Tras instalar esta la plataforma -única en su tipo-, el grupo liderado por el académico de la Universidad de Santiago, monitoreará por diez años la evolución del ozono presente en la capa, proporcionando información detallada de su influjo en el cambio climático en el continente blanco, considerando como foco importante de estudio el agujero presente en la capa.
 
Desde la Armada -entidad que participó en la implementación de los equipos- aseguraron que los instrumentos posibilitarán el acopio constante y remoto de información climatológica del área antártica referida a la cortina de ozono, así como de gases atmosféricos y aerosoles.
 
Este estudio sobre el desarrollo de la capa de ozono presente en la Antártica es pionero en este campo y los datos recabados proporcionarán información trascendental para conocer su estado actual y las proyecciones en relación al cierre del agujero que se ubica en la zona.
 
El proyecto que tiene a su haber más de un año de investigación previa, representa un aporte significativo para entender las repercusiones de ese gas en relación al efecto invernadero como asimismo  el clima del polo sur.
 
El agujero
 
La capa de ozono, ubicada entre los 15 y 50 kilómetros de altitud en la estratósfera terrestre, alberga cerca del 90 por ciento de ese gas en la atmósfera y tiene entre otras funciones absorber hasta el 99 por ciento de la radiación ultravioleta, de ahí la importancia que tiene para la subsistencia del planeta.
 
El Dr.
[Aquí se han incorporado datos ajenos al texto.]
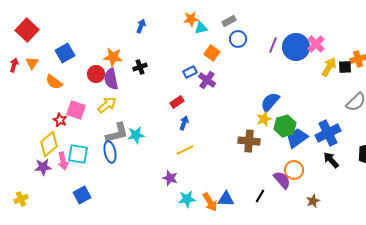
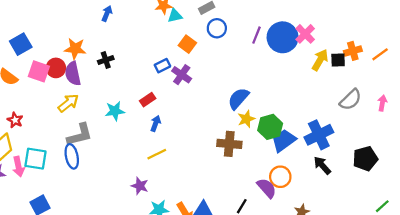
blue semicircle: (270, 102) -> (238, 99), moved
pink square: (76, 110) -> (39, 71), moved
cyan star: (136, 135) -> (115, 111), moved

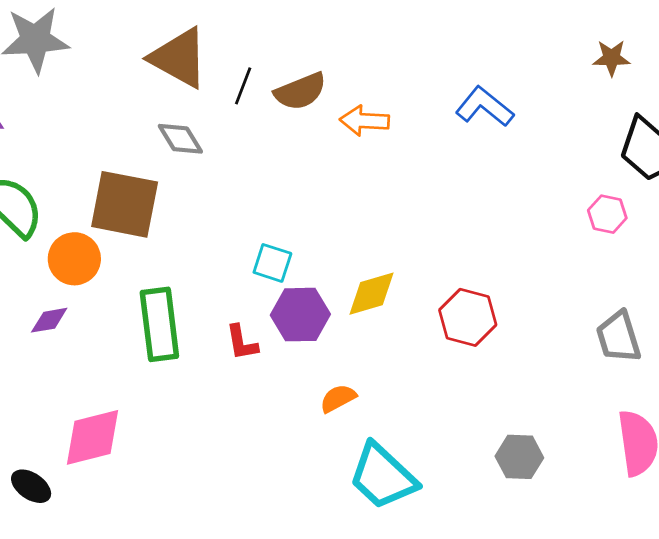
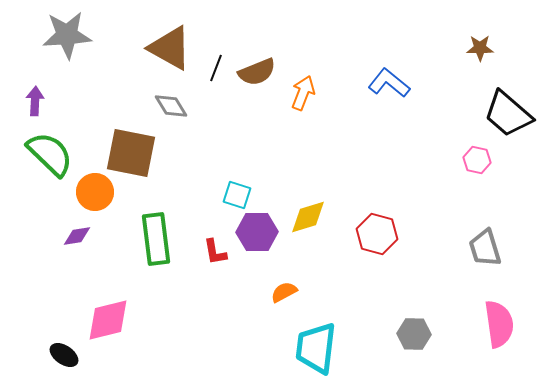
orange arrow: (365, 121) -> (303, 93), turned 108
cyan trapezoid: (383, 476) -> (316, 348), turned 54

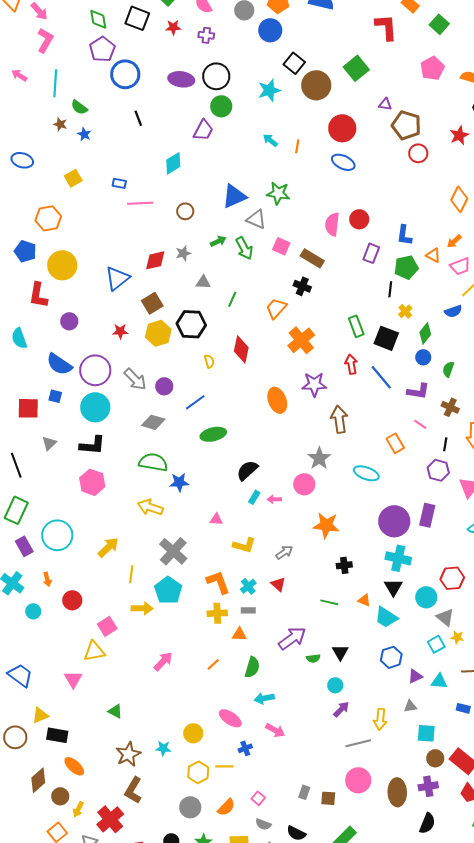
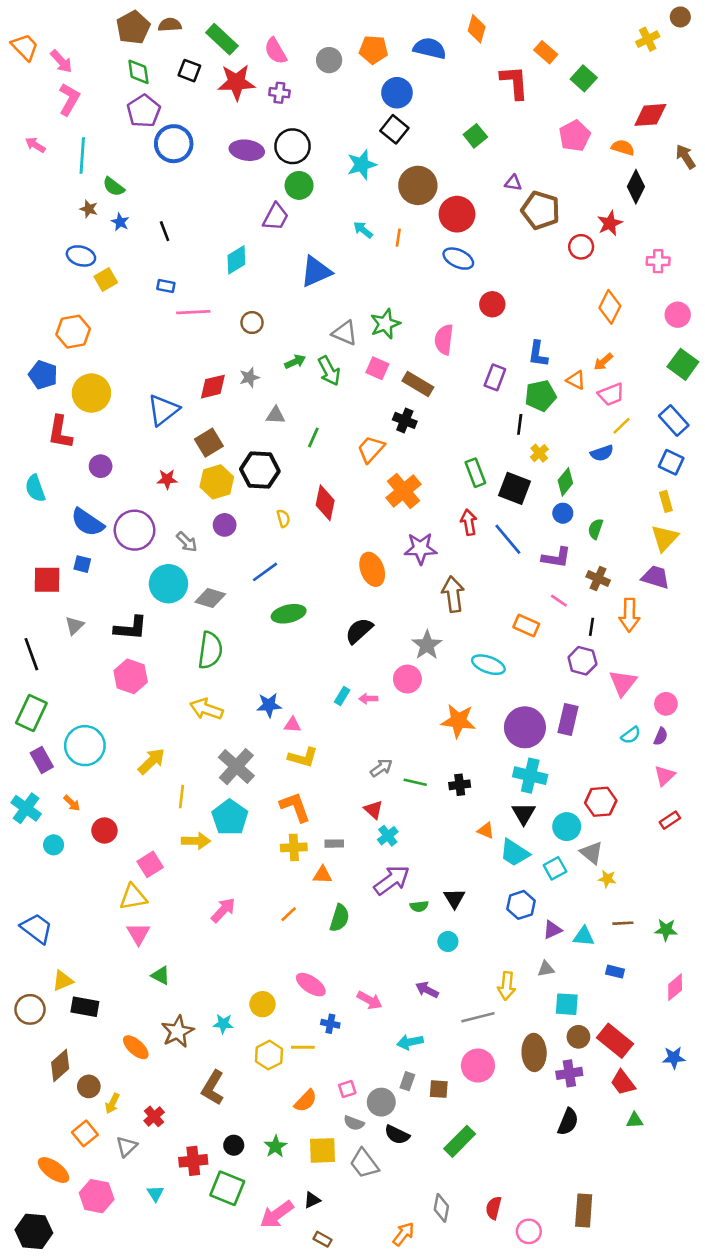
black square: (137, 18) -> (189, 71), size x0.7
red star: (173, 27) -> (236, 82), size x1.8
blue circle: (270, 30) -> (397, 93), moved
green square: (356, 68) -> (475, 136), size x0.7
brown circle: (316, 85) -> (418, 185), moved
black line: (138, 118) -> (165, 231), moved
red circle: (418, 153) -> (581, 247), moved
blue ellipse: (22, 160) -> (81, 256), moved
green star: (278, 193) -> (385, 324), moved, turned -30
blue triangle: (234, 196) -> (316, 272), moved
red circle: (359, 219) -> (492, 304), moved
gray arrow: (135, 379) -> (187, 542), size x0.7
purple circle: (164, 386) -> (225, 525), moved
cyan circle: (95, 407) -> (168, 584), moved
orange rectangle: (395, 443) -> (526, 625), turned -36
green semicircle: (153, 462) -> (210, 650), turned 88
black semicircle: (247, 470) -> (359, 631), moved
blue star: (179, 482) -> (269, 705), moved
orange star: (326, 525) -> (458, 721), moved
yellow L-shape: (244, 545) -> (303, 757), moved
orange arrow: (47, 579) -> (72, 803), turned -32
cyan cross: (248, 586) -> (388, 836), moved
green line: (329, 602) -> (415, 782), moved
cyan square: (436, 644) -> (555, 868), moved
pink triangle: (73, 679) -> (138, 934), moved
cyan arrow: (264, 698) -> (410, 1042), moved
purple arrow: (341, 709) -> (427, 990), moved, turned -108
blue cross: (245, 748) -> (330, 1024), turned 32
orange ellipse: (74, 766) -> (136, 1047), moved
brown L-shape: (133, 790) -> (213, 1088), moved
brown ellipse: (397, 792) -> (534, 1052), moved
pink square: (258, 798) -> (347, 1089), turned 32
gray circle: (190, 807) -> (381, 1102), moved
red cross: (110, 819) -> (154, 1116), size x0.6

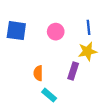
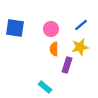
blue line: (88, 27) -> (81, 25), turned 56
orange semicircle: (38, 73) -> (54, 49), moved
Cordero expresa que el proceso de destrucción de ozono entre los meses de septiembre y diciembre es favorecido por la coincidencia de bajas temperaturas que se produce en la estratósfera antártica y el vórtice polar antártico, que tiende a evitar que el ozono de otras latitudes cierre el agujero.
 
“Cuando las temperaturas suben al final de la primavera, cesa la destrucción masiva de ozono, mientras que el debilitamiento del vórtice polar permite que ozono de otras latitudes cierre el agujero. Los records negativos de este año son probablemente consecuencia de  temperaturas estratosféricas inusualmente bajas durante la última primavera”, afirma Cordero.
 
Según el investigador, se presume que el agujero de la capa de ozono puede desaparecer en treinta años, objetivo que el científico establece como aliciente para estudiar en profundidad el proceso. El pronóstico se justifica, según el académico, por las medidas que la comunidad internacional ha adoptado en la materia y que han contribuido a disminuir la cantidad de compuestos que debilitan la capa de ozono.
 
La conexión entre el agotamiento de ozono y el cambio climático también es destacada por el Dr. Cordero.
 
“La evolución del agujero podrían influir en el balance energético de la Antártica. La depleción o agotamiento de ozono ha afectado la temperatura estratosférica y está correlacionada con variaciones en los vientos y en la temperatura superficial medida en la Antártica durante los últimos decenios. Por lo tanto, una mejor comprensión de la interrelación entre cambio climático y Agujero de Ozono es necesaria. Ese es el objetivo último de nuestro trabajo”, concluye el científico.